US Dollar Holds Firm as Services PMI Softens and Middle East Tensions Dent Risk Appetite

    by VT Markets
    /
    Jun 3, 2026

    The final reading of the US S&P Global Services PMI eased to 50.7 in May from 50.9 and came in below forecasts of 50.9, while the Composite PMI was confirmed at 51.5, undershooting expectations of 51.7. The data kept the US Dollar supported in a risk-off tone, with the US Dollar Index (DXY) trading near a fresh weekly high of 99.50.

    Risk sentiment was further pressured by renewed Middle East tensions, with early reports saying Iran resumed attacks on regional neighbours and the US replied with defensive strikes. US equity indices traded in the red, extending losses after the PMI print, while crude prices stayed firm and West Texas Intermediate (WTI) held around $93 a barrel. The DXY also moved towards May’s peak of 99.54, and a move through that level would leave 100 in view.

    Positioning Defensively Amid Economic Slowdown

    Given the recent economic signals, we see reasons for a defensive posture. The latest ISM Manufacturing PMI reading for May 2026 dipped to 48.7, indicating a contraction in the factory sector for the second consecutive month. This weakness suggests that even with a resilient services sector, we should be cautious about overall economic momentum and consider protective put options on broad market indices.
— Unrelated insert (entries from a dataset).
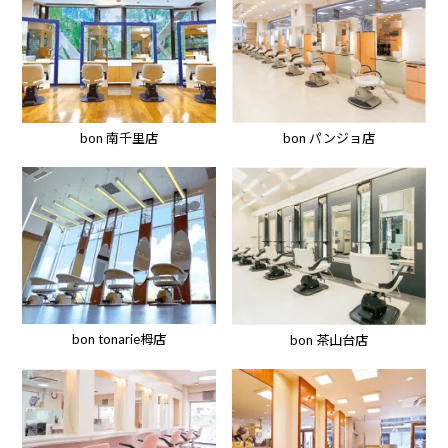
bon パンジョ店
bon 南千里店
bon tonarie栂店
bon 茶山台店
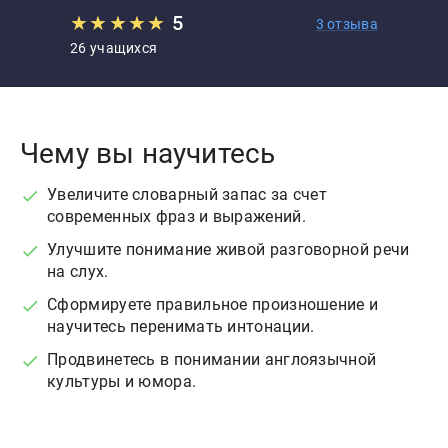
★
★
★
★
★
5
3 отзыва
26 учащихся
Чему вы научитесь
Увеличите словарный запас за счет
современных фраз и выражений.
Улучшите понимание живой разговорной речи
на слух.
Сформируете правильное произношение и
научитесь перенимать интонации.
Продвинетесь в понимании англоязычной
культуры и юмора.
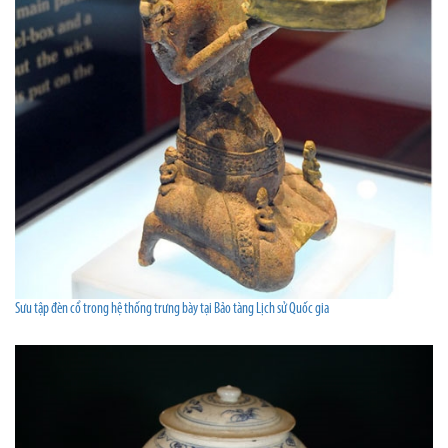
Sưu tập đèn cổ trong hệ thống trưng bày tại Bảo tàng Lịch sử Quốc gia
    Commodities, Safe Havens, And Market Volatility

    Geopolitical risks are once again driving commodity markets, which presents a clear opportunity. Ongoing conflicts in Eastern Europe and renewed tensions in the Middle East have pushed West Texas Intermediate (WTI) crude back towards $80 a barrel. We believe buying call options on energy sector ETFs or producers is a logical way to gain exposure to potential supply-driven price spikes.

    The flight to safety is evident in the currency markets, reinforcing our cautious stance. The US Dollar Index (DXY) is holding firm above the 104 level, showing that investors are seeking safe-haven assets amidst the uncertainty. This dollar strength may continue to put pressure on multinational corporations’ earnings and emerging market assets.

    We are positioning for an increase in market turbulence. The CBOE Volatility Index (VIX) has been hovering near multi-year lows around 13, but history shows that periods of calm can end abruptly with geopolitical shocks. We are buying VIX call options as a relatively cheap hedge against a sudden spike in volatility and a corresponding drop in equity prices in the coming weeks.